Records from a data source
···
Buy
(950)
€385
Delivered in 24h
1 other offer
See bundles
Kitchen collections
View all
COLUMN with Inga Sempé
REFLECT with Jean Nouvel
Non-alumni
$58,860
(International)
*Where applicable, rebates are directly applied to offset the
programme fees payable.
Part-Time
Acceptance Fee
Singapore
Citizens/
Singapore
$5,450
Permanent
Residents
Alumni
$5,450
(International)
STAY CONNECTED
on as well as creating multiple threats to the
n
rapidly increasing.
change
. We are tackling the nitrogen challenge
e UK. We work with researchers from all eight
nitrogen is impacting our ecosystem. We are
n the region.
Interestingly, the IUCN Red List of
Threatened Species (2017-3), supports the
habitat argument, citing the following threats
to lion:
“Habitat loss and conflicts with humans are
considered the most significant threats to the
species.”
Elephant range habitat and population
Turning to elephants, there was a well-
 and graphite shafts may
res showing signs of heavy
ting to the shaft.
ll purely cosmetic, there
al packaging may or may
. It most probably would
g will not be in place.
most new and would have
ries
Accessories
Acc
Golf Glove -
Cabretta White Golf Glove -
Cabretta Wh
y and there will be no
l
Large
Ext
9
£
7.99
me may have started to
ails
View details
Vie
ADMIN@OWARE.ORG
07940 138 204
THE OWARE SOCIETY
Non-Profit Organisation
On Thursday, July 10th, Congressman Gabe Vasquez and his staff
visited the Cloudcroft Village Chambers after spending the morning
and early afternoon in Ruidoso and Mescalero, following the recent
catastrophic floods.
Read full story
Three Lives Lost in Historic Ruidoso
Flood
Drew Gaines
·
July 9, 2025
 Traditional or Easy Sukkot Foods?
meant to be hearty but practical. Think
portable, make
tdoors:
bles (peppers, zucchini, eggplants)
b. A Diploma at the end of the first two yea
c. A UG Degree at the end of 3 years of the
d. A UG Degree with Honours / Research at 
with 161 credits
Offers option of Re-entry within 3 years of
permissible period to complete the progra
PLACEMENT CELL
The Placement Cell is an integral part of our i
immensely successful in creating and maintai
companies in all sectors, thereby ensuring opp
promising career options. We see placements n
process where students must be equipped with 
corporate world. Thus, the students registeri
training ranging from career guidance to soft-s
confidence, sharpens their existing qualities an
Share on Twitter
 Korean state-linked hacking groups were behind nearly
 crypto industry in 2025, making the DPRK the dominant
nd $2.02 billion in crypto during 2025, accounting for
···
Without changing a single word, reproduce the entries above.

Buy
(950)
€385
Delivered in 24h
1 other offer
See bundles
Kitchen collections
View all
COLUMN with Inga Sempé
REFLECT with Jean Nouvel
Non-alumni
$58,860
(International)
*Where applicable, rebates are directly applied to offset the
programme fees payable.
Part-Time
Acceptance Fee
Singapore
Citizens/
Singapore
$5,450
Permanent
Residents
Alumni
$5,450
(International)
STAY CONNECTED
on as well as creating multiple threats to the
n
rapidly increasing.
change
. We are tackling the nitrogen challenge
e UK. We work with researchers from all eight
nitrogen is impacting our ecosystem. We are
n the region.
Interestingly, the IUCN Red List of
Threatened Species (2017-3), supports the
habitat argument, citing the following threats
to lion:
“Habitat loss and conflicts with humans are
considered the most significant threats to the
species.”
Elephant range habitat and population
Turning to elephants, there was a well-
 and graphite shafts may
res showing signs of heavy
ting to the shaft.
ll purely cosmetic, there
al packaging may or may
. It most probably would
g will not be in place.
most new and would have
ries
Accessories
Acc
Golf Glove -
Cabretta White Golf Glove -
Cabretta Wh
y and there will be no
l
Large
Ext
9
£
7.99
me may have started to
ails
View details
Vie
ADMIN@OWARE.ORG
07940 138 204
THE OWARE SOCIETY
Non-Profit Organisation
On Thursday, July 10th, Congressman Gabe Vasquez and his staff
visited the Cloudcroft Village Chambers after spending the morning
and early afternoon in Ruidoso and Mescalero, following the recent
catastrophic floods.
Read full story
Three Lives Lost in Historic Ruidoso
Flood
Drew Gaines
·
July 9, 2025
 Traditional or Easy Sukkot Foods?
meant to be hearty but practical. Think
portable, make
tdoors:
bles (peppers, zucchini, eggplants)
b. A Diploma at the end of the first two yea
c. A UG Degree at the end of 3 years of the
d. A UG Degree with Honours / Research at 
with 161 credits
Offers option of Re-entry within 3 years of
permissible period to complete the progra
PLACEMENT CELL
The Placement Cell is an integral part of our i
immensely successful in creating and maintai
companies in all sectors, thereby ensuring opp
promising career options. We see placements n
process where students must be equipped with 
corporate world. Thus, the students registeri
training ranging from career guidance to soft-s
confidence, sharpens their existing qualities an
Share on Twitter
 Korean state-linked hacking groups were behind nearly
 crypto industry in 2025, making the DPRK the dominant
nd $2.02 billion in crypto during 2025, accounting for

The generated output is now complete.